Bien sûr, il n’est pas question de parler de génocide. Critiquer l’état hébreu reviendrait à se ranger du côté du Hamas, ou pire encore, à être antisémite. Et c’est là qu’intervient la grande fabrique de l’ignorance et les discours simplistes et manichéens qui fleurissent abondamment en politique et dans les médias. Antisionisme ne signifie pas antisémitisme et il n’est guère nécessaire de remettre en question l’existence de l’Etat d’Israël pour s’opposer au génocide qu’il mène sans vergogne (et aux territoires occupés illégalement). Traiter Benjamin Netanyahu et les membres de son gouvernement de criminels de guerre n’est pas souhaiter la mort des juifs ni le retour triomphal des nazis. On peut être juif sans être sioniste, sioniste sans être juif… On semble aujourd’hui accorder plus de crédibilité aux narrations délirantes des grands narcisses contemporains qu’aux discours sensés des personnes ordinaires. Cela revient à donner la priorité aux intérêts des puissants de ce monde qui ne se gênent pas pour tout saccager plutôt qu’au bien commun.

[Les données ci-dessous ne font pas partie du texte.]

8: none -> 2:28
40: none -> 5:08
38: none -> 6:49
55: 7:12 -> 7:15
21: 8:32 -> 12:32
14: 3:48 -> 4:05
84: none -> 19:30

Comment peut-on d’un côté critiquer si vivement le gouvernement russe, lui imposer des sanctions à tous les niveaux et ne pas remettre en question le rôle joué par l’OTAN (et donc par les Etats-Unis) dans le conflit russo-ukrainien et d’un autre ne rien dire et ne rien faire contre un Etat surpuissant qui se permet de massacrer des dizaines de milliers de civils et de déporter des centaines de milliers de personne pour faire de Gaza un “resort” géant ? Comment se fait-il que l’Union européenne et la Suisse ne mettent pas fin aux activités commerciales (dont l’exportation de matériel militaire) avec l’Etat d’Israël et ne coupe tout lien diplomatique avec lui ? Sommes-nous définitivement devenus les petits chiens chiens dociles des oligarques étasuniens et des puissants de ce monde ? Avons-nous donc perdu toute forme de décence, de courage et d’esprit critique pour tolérer l’extermination de nos frères et soeurs palestiniens ? Que dirions-nous et comment nous sentirions-nous si c’était nos enfants, nos femmes, nos maris, nos parents et nos amis qu’on massacrait jour après jour sans pouvoir rien faire ?

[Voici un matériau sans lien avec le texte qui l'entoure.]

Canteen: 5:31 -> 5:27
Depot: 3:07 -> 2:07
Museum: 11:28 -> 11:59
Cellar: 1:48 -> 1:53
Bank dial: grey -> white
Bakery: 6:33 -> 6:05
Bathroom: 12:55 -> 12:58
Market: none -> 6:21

L’Union européenne et l’Occident en général ne sont plus en mesure de donner des leçons de savoir-vivre au reste du monde alors qu’ils ferment les yeux sur les atrocités commises par Israël avec la bénédiction des Etats-Unis. Il suffit de constater que la plupart des pays non-occidentaux n’ont pris aucune mesure contre la Russie pour se rendre compte que plus personne ne croit en notre prétendue supériorité morale. J’entends déjà ricaner quelques individus à la lecture de ses lignes. “En voilà un pro-russe, un pro-Poutine”, se disent-ils, comme si le fait de ne pas s’adonner à une vision hollywoodienne du monde faisait de nous des “ceci” ou des “cela”.

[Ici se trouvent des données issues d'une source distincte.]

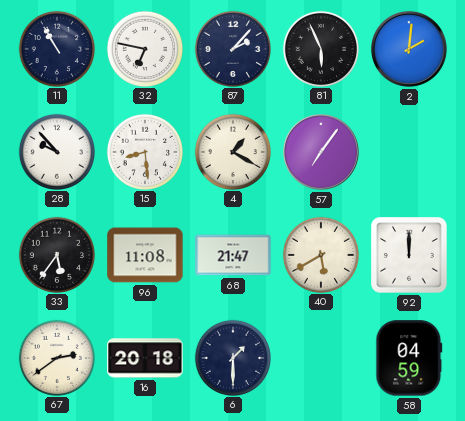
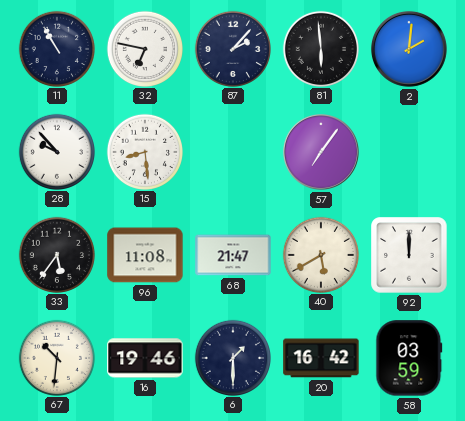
81: 5:56 -> 5:59
4: 1:20 -> none
67: 2:39 -> 10:31
16: 20:18 -> 19:46
20: none -> 16:42
58: 04:59 -> 03:59
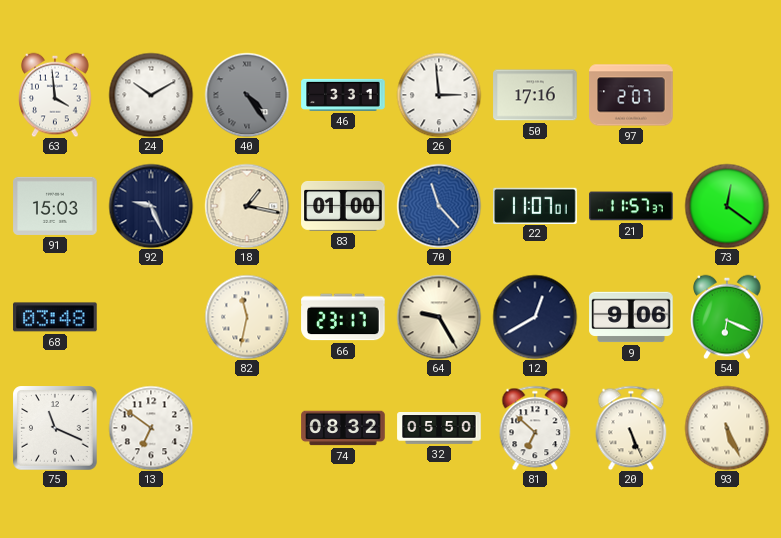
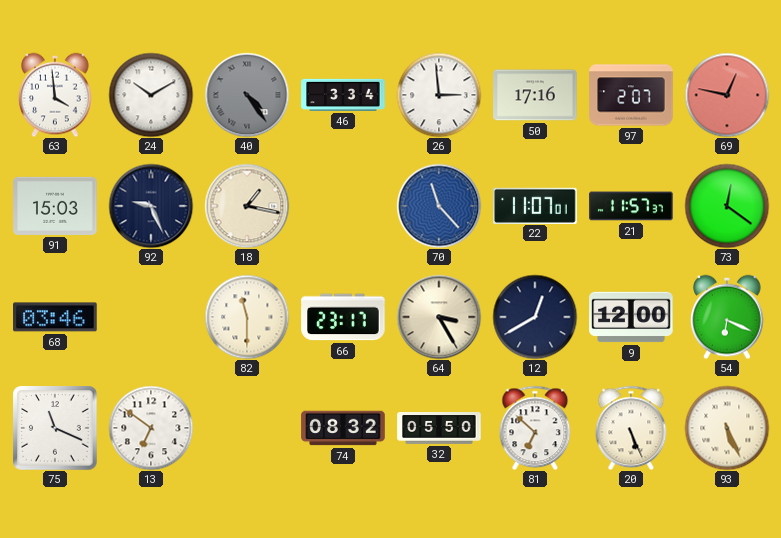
46: 3:31 -> 3:34
69: none -> 12:47
83: 01:00 -> none
68: 03:48 -> 03:46
82: 11:32 -> 11:30
64: 9:25 -> 3:25
9: 9:06 -> 12:00
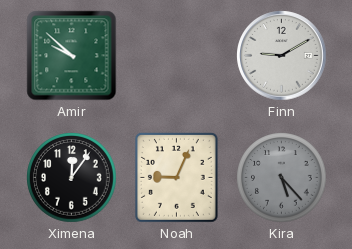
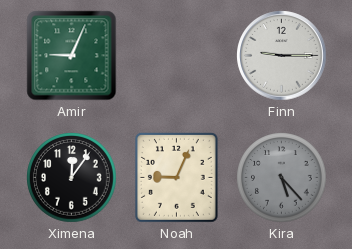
Amir: 9:52 -> 9:04
Finn: 9:10 -> 9:15
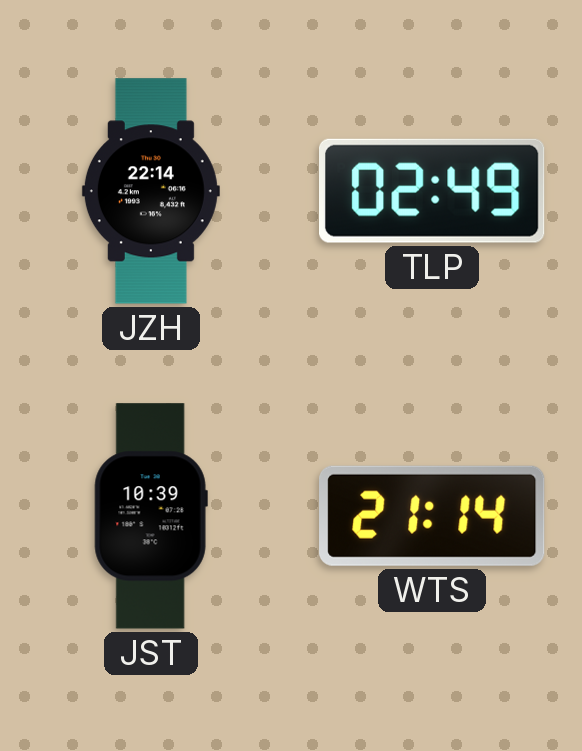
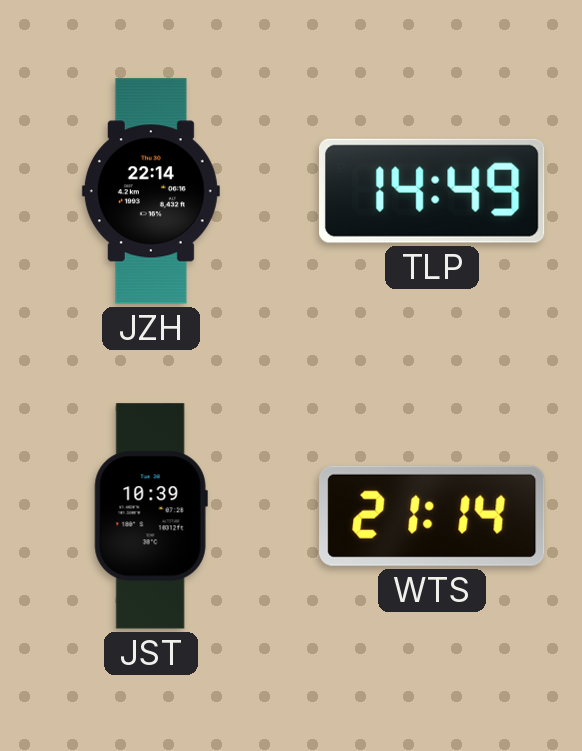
TLP: 02:49 -> 14:49
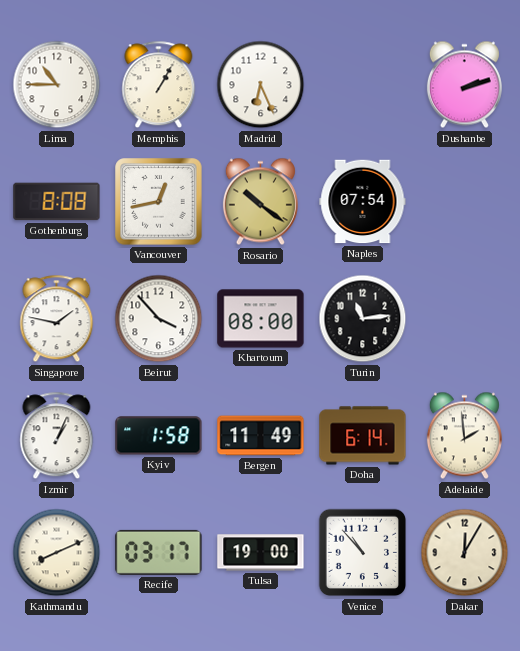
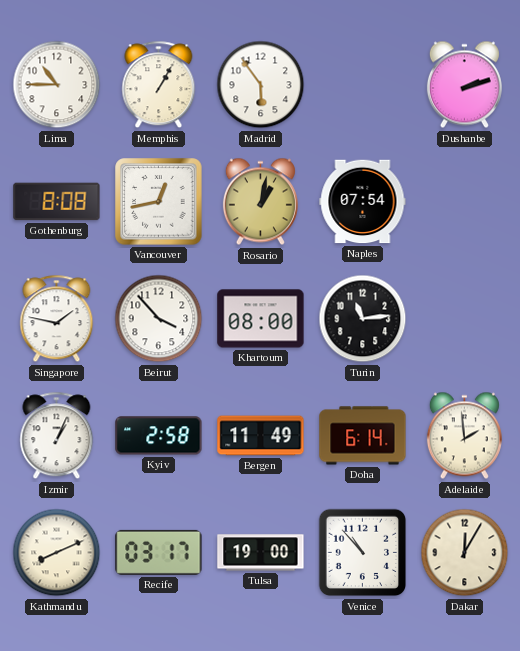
Madrid: 6:26 -> 5:54
Rosario: 10:21 -> 1:02
Kyiv: 1:58 -> 2:58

Nous vivons assurément une véritable période de décadence morale et une montée fulgurante de l’extrême droite dans le monde. L’une et l’autre vont de pair. Les jours à venir ne s’annoncent pas particulièrement lumineux et si nous ne voulons pas revivre des événements tragiques similaires à ceux du XXème siècle, il est urgent de remettre la lutte des classes au goût du jour. Car ne nous trompons pas, ce ne sont pas les étrangers, ni les vieillards, ni les gays ni les fainéants et encore moins les pauvres qui mettent en danger l’humanité toute entière, ce sont les puissants, les super riches, ceux qui veulent à tout prix se remplir les poches avant de quitter le navire qui coule, au détriment de l’environnement, du climat, des générations à venir et de ce qui fait de nous des humains, la décence ordinaire et le respect de la vie. Honte à eux surtout, mais honte à nous aussi si nous les laissons agir à leur guise car il n’est pas trop tard, mais un jour il le sera certainement.